This is a technically well written story about a recently published study comparing two procedures that can be used to treat abdominal aortic aneurysms. It accurately reported the information from the study that found benefits associated with the less invasive procedure. However it should be noted that in the study, while outcomes for patients receiving each surgical treatment are reported, in some of these patients, the alternative surgical intervention may not have been possible. Although the study authors tried to adjust for these differences whenever possible, these patients could have potentially biased the study results in favor of one of the surgical options. For balance, the story sought out the opinion of someone who could provide some comment about the benefits of the more invasive procedure.
But the story didn’t compare the risks and benefits of surgery versus watchful waiting or active monitoring. It also did not mention anything about the types of patients for whom the two procedures discussed might be options. Without these pieces of information, it is not possible to fully appreciate the implications for people who might consider such treatment.
There was no discussion of costs associated with either procedure.

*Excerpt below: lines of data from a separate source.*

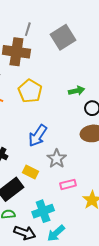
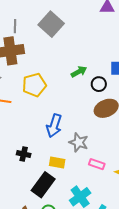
yellow pentagon: (30, 91) -> (34, 85), turned -30
pink rectangle: (68, 184) -> (97, 164), turned 49

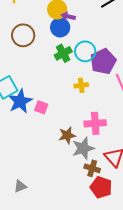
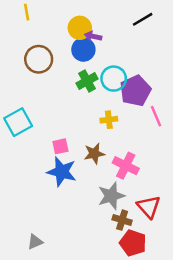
blue star: (20, 101) -> (62, 172), moved, turned -30
pink square: (41, 107) -> (60, 146), turned -32
pink cross: (95, 123) -> (126, 166), turned 30
brown star: (67, 135) -> (94, 154), moved

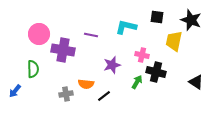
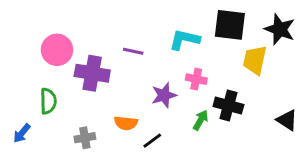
black square: (157, 17) -> (230, 25), size x1.6
pink cross: (142, 55) -> (196, 79), moved
gray cross: (66, 94) -> (85, 138), moved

The story did include clear numbers for potentially lethal ruptures following surgery, reinterventions, later abdominal operations, and most importantly, it did provide the surgical mortality rates for both procedures. It did not , however provide sufficient information about the risk of death from aortic aneurysms if left untreated in order for the reader to evaluate the relative benefit to be gained from the treatments discussed. We’ll give a satisfactory score here, but address this in the "Treatment Options" section below.
The story compared the percentage of patients dying during the two procedures as well as the percentage who would need re-treatment at a later point in time. But the story did not mention that there is evidence that the endovascular repair in those who are not physically well enough to undergo the open procedure does not provide benefit in terms of mortality. Thus for a subset of patients, undergoing the procedure and accompanying recovery involves the harm of discomfort and risk without benefit.

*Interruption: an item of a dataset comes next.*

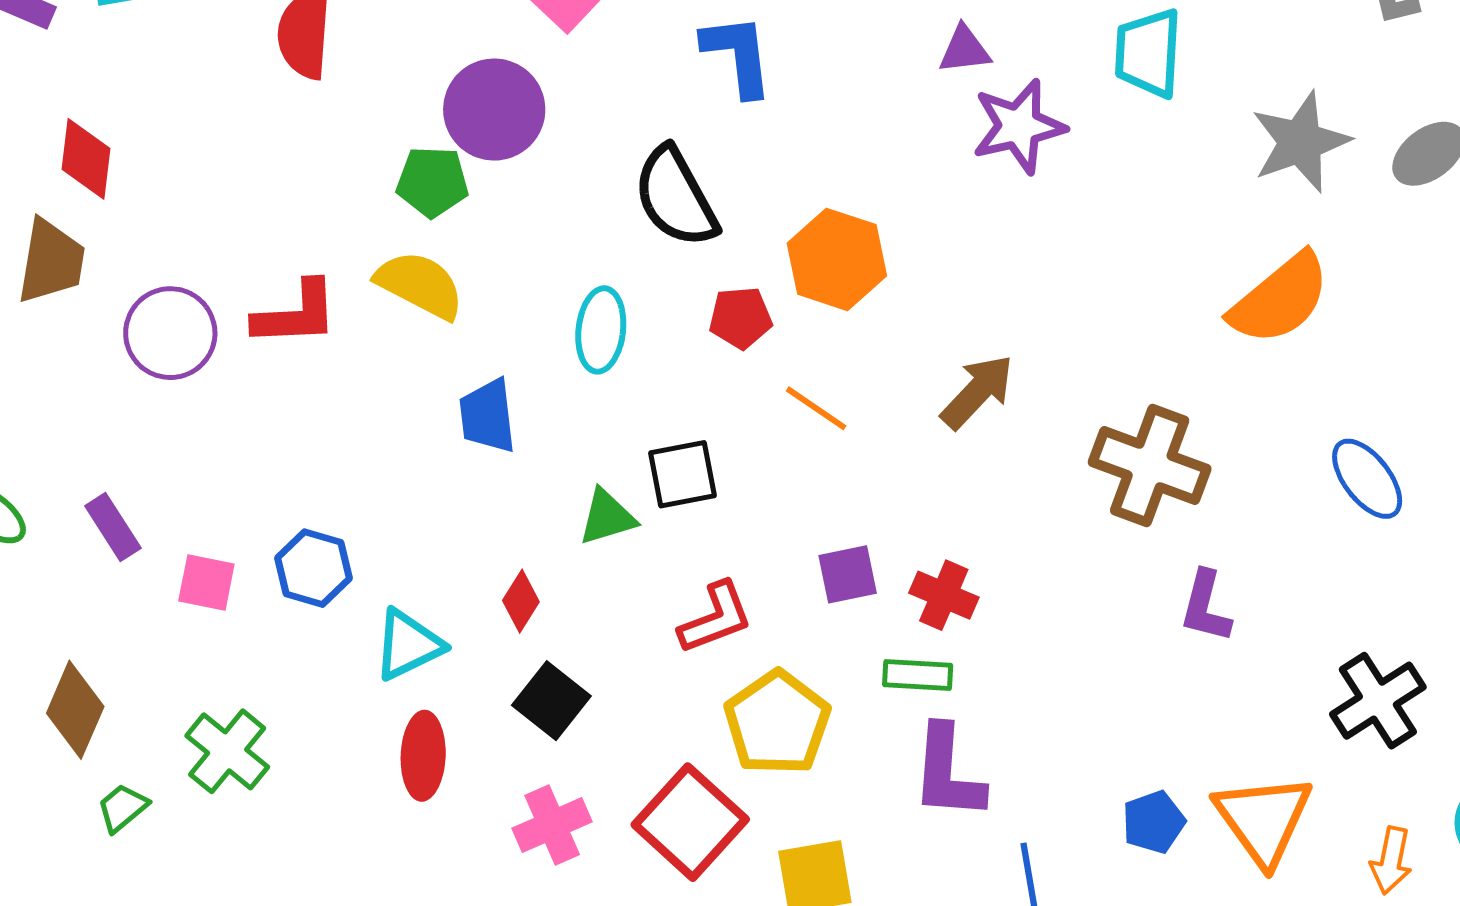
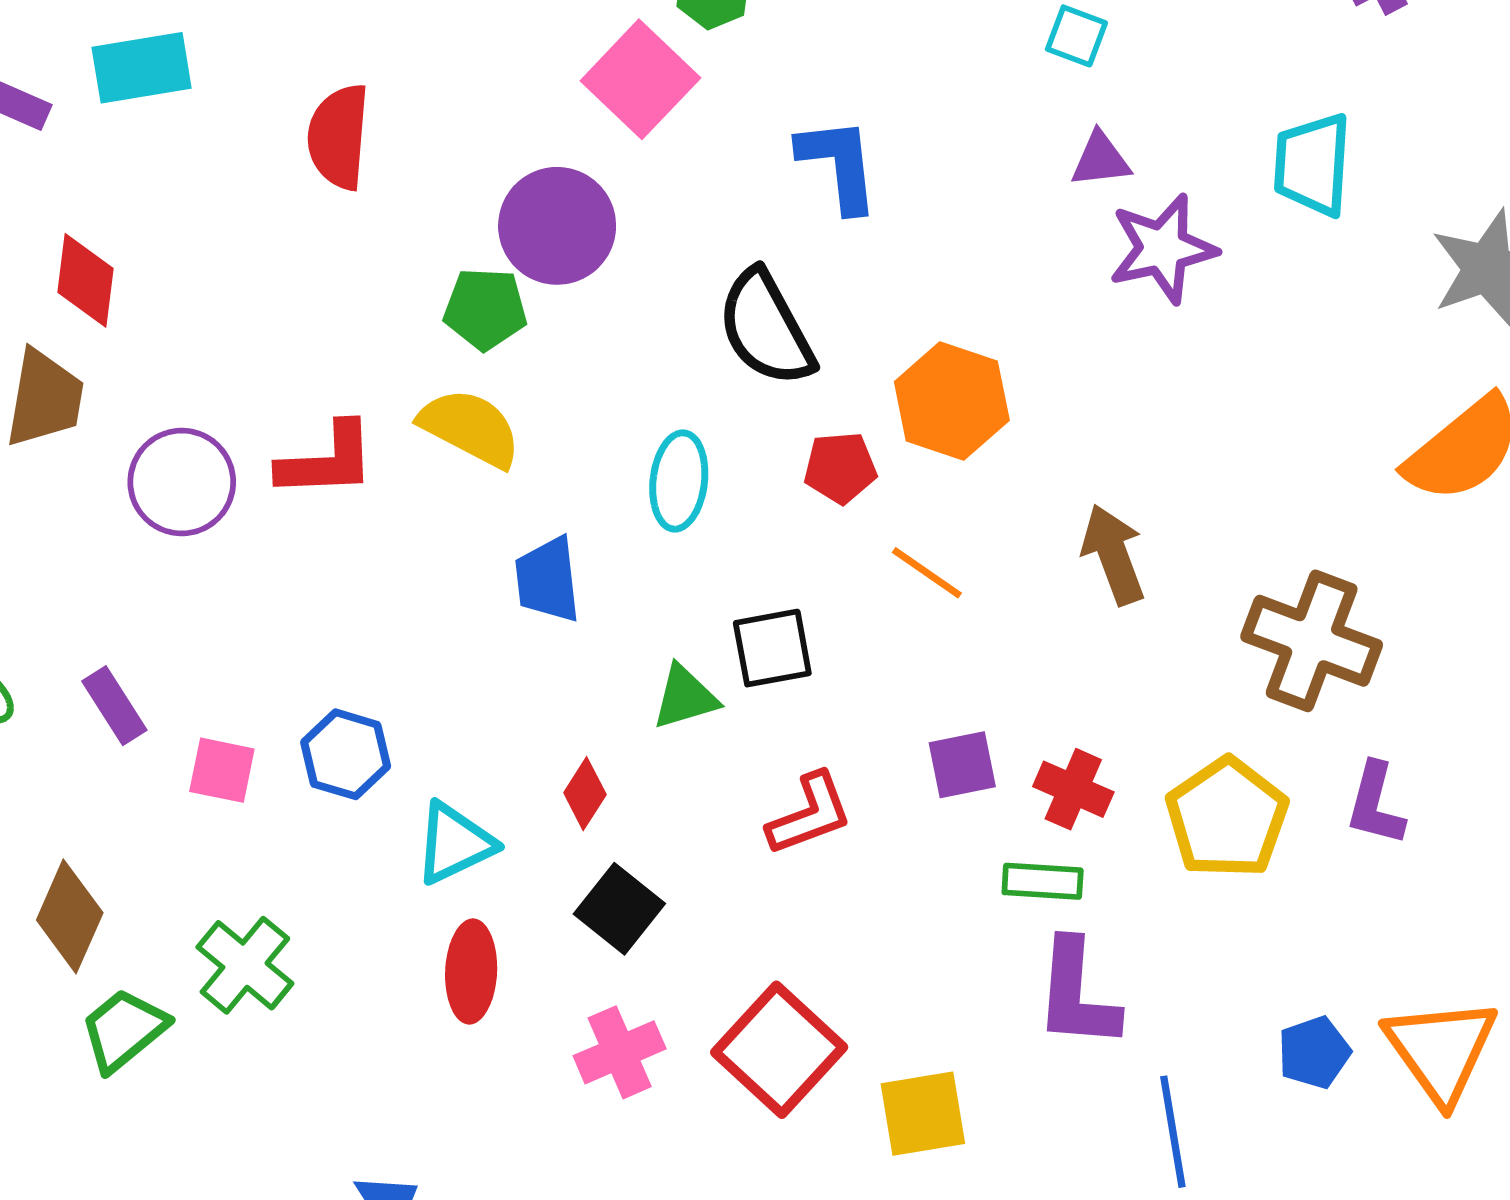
brown arrow: (977, 392) -> (1113, 555), turned -64
yellow pentagon: (777, 723) -> (1227, 818), moved
green trapezoid: (123, 808) -> (124, 1030), size x1.5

The article strictly compares stent-graft and surgery which is what the study cited did and does a fairly good job of summarizing lower short-term mortality advantages and fewer abdominal operations with stent-grafts but more repeat aneurysm interventions and higher long-term risk of rupture with stent-grafts. An important omission, though, is that the story failed to compare the risks and benefits of treatment to those associated with taking a watchful waiting approach to the condition. Although this was not part of the study the story was reporting on, it is essential for understanding how much ‘benefit’ the treatments actually provide. Nonetheless, we’ll give the story the benefit of the doubt on this criterion, and will address this concern in the "Treatment Options" section below.
The story did not engage in disease mongering.
Though most of the story was about the advantages of endovascular repair of aortic aneurysms, the story did include a quote from a surgeon who does open repair indicating that he felt that open repair was a better fix.
The story did not provide adequate information about treatment options. The story did not provide sufficient information about the risk of death from aortic aneurysms if left untreated in order for the reader to evaluate the relative benefit to be gained from the treatments discussed. Watchful waiting (or active monitoring) is an option, but it was not discussed.
The story was about a study comparing two treatments for abdominal aortic aneurysms. Because the story mentioned that it was about aneurysm repair in 2001 and 2004, a reader could infer that both are current procedure.
This was a story about a new comparison of treatments for the management of aortic aneurysms.
There is no evidence that the story relied solely or largely on a news release.